DUBLIN, 30-7-2015 — /EuropaWire/ — The ESRI and Trinity College Dublin have released a new study examining how well-informed people are about their future pension benefits. The results of the study by Alan Barrett, ESRI, Irene Mosca, Trinity College Dublin and Brendan Whelan, ESRI, are striking. Two-thirds of people who are aged over 50 and who are members of pension schemes were unable to provide basic information on their future pension benefits.
The issue driving the research
As populations age, including Ireland’s, and the long-run sustainability of pension systems comes into question, governments are increasingly looking to individuals to provide for their own pensions. However, pensions are complex and so the question arises as to whether or not people are well-placed to make good decisions about pension savings. In this study, the authors use data from TILDA (The Irish Longitudinal Study on Ageing) to see if people are well-informed about their pensions. TILDA is an on-going large-scale survey of people aged 50 and over living in Ireland and is conducted by Trinity College Dublin.
As part of the study people who are still working are asked if they are members of pension schemes such as occupational schemes (public and private) or other private schemes. Those who respond that they are members are then asked if they know the form in which their pensions will be paid (for example, monthly, lump sum or both) and the amount. If they don’t know the details they can state this.
Across the sample, two-thirds did not know the amount and/or the form of payment. Fifty-five percent did not know the amount that they would be paid on retirement.
It might be expected that people in defined benefit (DB) schemes, where the amount is related to final salary, would be better informed than people in defined contribution (DC) schemes. While this is true, it is still that case that half of half of DB scheme members could not say what percentage of their salary would be paid on retirement.
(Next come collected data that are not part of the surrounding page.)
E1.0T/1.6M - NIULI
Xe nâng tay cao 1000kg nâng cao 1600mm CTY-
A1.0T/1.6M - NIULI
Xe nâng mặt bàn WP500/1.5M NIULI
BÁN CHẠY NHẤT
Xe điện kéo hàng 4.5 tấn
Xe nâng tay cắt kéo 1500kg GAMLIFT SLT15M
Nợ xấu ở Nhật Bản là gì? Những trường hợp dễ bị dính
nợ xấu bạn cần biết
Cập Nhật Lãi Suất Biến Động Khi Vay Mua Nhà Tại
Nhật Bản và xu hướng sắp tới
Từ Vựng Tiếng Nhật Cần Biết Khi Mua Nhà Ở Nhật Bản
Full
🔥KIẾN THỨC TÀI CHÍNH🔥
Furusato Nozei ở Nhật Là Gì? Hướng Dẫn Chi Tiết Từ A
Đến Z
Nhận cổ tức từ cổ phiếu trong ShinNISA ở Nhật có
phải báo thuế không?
The corresponding figure for DC members is 70 percent.
Men are better informed than women – 53 percent of men did not know the amount they would be paid but this rises to 60 percent for women.
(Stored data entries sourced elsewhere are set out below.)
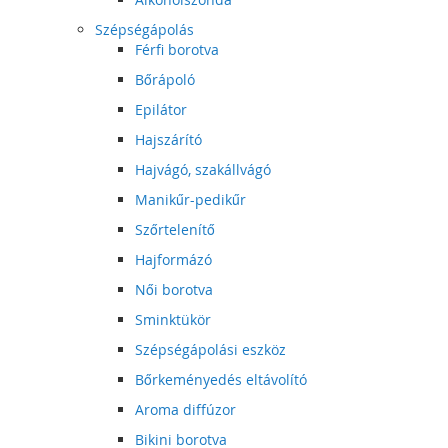
Szépségápolás
Férfi borotva
Bőrápoló
Epilátor
Hajszárító
Hajvágó, szakállvágó
Manikűr-pedikűr
Szőrtelenítő
Hajformázó
Női borotva
Sminktükör
Szépségápolási eszköz
Bőrkeményedés eltávolító
Aroma diffúzor
Bikini borotva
Better educated people are better informed and knowledge seems to increase for those closer to retirement age.
Such low levels of information on pensions are a source of concern. It should be noted that the results in this study refer to people aged over 50 who are enrolled in pension schemes. Hence, they are likely to be among the best-informed people in the population. If this study was replicated for other groups, the lack of knowledge would probably be greater.
At one level, the clear implication is a need to increase knowledge and understanding of pensions through public information campaigns. But if this fails, the question arises as to whether some form of mandatory contibutions may be required.